Friday, September 01, 2006

Thoughts on the Trinity

I got a letter a while ago asking me to give a clearer presentation of the triune nature of God because my paraphrase of Anselm's hypothesis was a bit obscure. Well, I'm not sure that is something I can do any better, but the letter got me thinking about whether there is anything more I can say about the topic. And, come to think of it, there are a few things I'd like to add.

First, I'd like to take care of a very silly idea. I think there are some people who believe that the idea of the Trinity was conjured up out of whole cloth by the church for some nefarious reason. This is pure nonsense. I mean, what possible purpose would be served by that? Could it be to make the idea of God more explicable to people, thereby making the church more appealing to people?

Ha! Anybody who thinks the doctrine of the Trinity makes things easier to understand obviously has no clue what it is. I mean, come on! The doctrine is that God is one essence, but three persons, each of whom is fully God. That's supposed to be easy to understand? I don't think so!

No, Christians do not hold this view because it makes God easier to explain, for the very simple reason that it makes God harder to explain. The church believes this for the same reason scientists hold their views - the evidence supports it. The scientist's source of evidence is the environment; the Christian's is the Bible.

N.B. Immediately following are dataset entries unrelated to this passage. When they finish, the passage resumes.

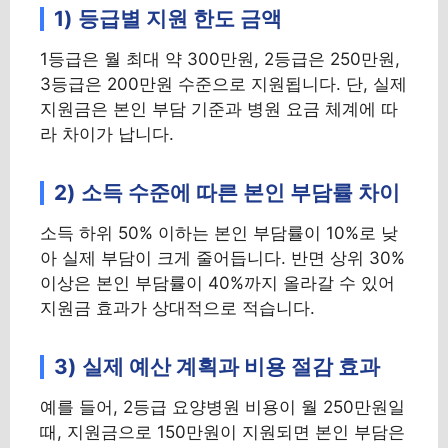
1) 등급별 지원 한도 금액
1등급은 월 최대 약 300만원, 2등급은 250만원,
3등급은 200만원 수준으로 지원됩니다. 단, 실제
지원금은 본인 부담 기준과 병원 요금 체계에 따
라 차이가 납니다.
2) 소득 수준에 따른 본인 부담률 차이
소득 하위 50% 이하는 본인 부담률이 10%로 낮
아 실제 부담이 크게 줄어듭니다. 반면 상위 30%
이상은 본인 부담률이 40%까지 올라갈 수 있어
지원금 효과가 상대적으로 적습니다.
3) 실제 예산 계획과 비용 절감 효과
예를 들어, 2등급 요양병원 비용이 월 250만원일
때, 지원금으로 150만원이 지원되면 본인 부담은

But perhaps it was just some goofy idea that crept in somehow and eventually just kind of became set, like concrete, as a doctrine.

That's really hard to accept. Both the Roman Catholic and Orthodox churchs accepted (and accept) the doctrine, and when the Protestant Church broke away from the Roman church it threw out parts of Roman Catholic doctrine that it believed didn't reflect the Bible, but it held on to the difficult doctrine of the Trinity.

Why? Well, it certainly wasn't because the uncompromising Luther and Calvin and Zwingli had suddenly decided not to upset the Roman Catholic Church. No, they accepted the Trinity because they saw it in the Bible.

Okay, on to my main point.

At the edges of human perception things get very weird.

On a small scale, subatomic particles act in ways that - at least to me - are inexplicable, and on the grand scale the universe has attributes that are equally inexplicable. For example, if the universe is - in a sense - an expanding ball, what is on the outside of that ball? My mind screams that it's gotta be open space, but if I'm understanding the explanations, there's not even that. Very weird.

Then what is God like, who is in many ways beyond the edges of our perception?

I can only imagine that in many ways he is utterly beyond our comprehension. So if the environment we are a part of is so difficult for us to understand, why in the world should we imagine that the fullness of God should be easily understood by a fifth grade math student - or a PhD for that matter?

Further, the concept of the Trinity revolves around numbers (one and three), but the thing to remember is that God created numbers and he is not limited by the numbers he made. For example, if someone were to look at the Mona Lisa painting and try to draw conclusions about its creator, Michelangelo, that person might draw some reasonable inferences, but he would be stretching waaaay too far if he concluded that Michelangelo was flat, or that he always wore an enigmatic smile. God is no more limited by his creation than Michelangelo was limited by the attributes of the Mona Lisa.

So because God is so far beyond our understanding and beyond all the laws that govern our universe, the only way to know much about him is to take him at his word, so if you accept that the Bible is God's word to people, that means believing what the Bible says about his nature even if it is as mysterious to you as the curvature of 3D space is to me.

To wrap this up, I'd like to imagine someone asking me how God can be one essence and yet be three distinct persons. I think I would respond with some questions of my own:

Do you believe God is just?

Yes.

Do you believe God is loving?

Yes.

Do you believe God is creative?

Of course!

Alright. Are justice, love and creativity just different names for the same thing?

Well... no. They may be related, but I wouldn't say they are the same.

Okay. What percentage of God is just?

Well, all of him, of course! One hundred percent.

How about loving and creative? What percentage of God is loving and what percentage of God is creative?

All of God is loving and all of God is creative!

Okay, but how can justice, love and creativity (since they are not just different names for the same thing) each make up 100 percent of God? That comes to 300 percent, not 100 percent.

Uhh, I think you're just being silly.

Perhaps I am, but you can see that your view is not really much different from the Christian view of the Trinity. One essence; three attributes, each of which is God in His entirety.


Okay, I don't pretend that this imagined conversation explains the Trinity, but I do think it shows that the philosophical difficulty presented by the Trinity is not a problem unique to Christians. My point with this whole article is simply to say that God is so far beyond what we are capable of imagining that it makes the best sense - if we are Christians and accept the Bible as authoritative - to simply look at the evidence in the Bible and ask ourselves what it teaches about God, and then take God at his word.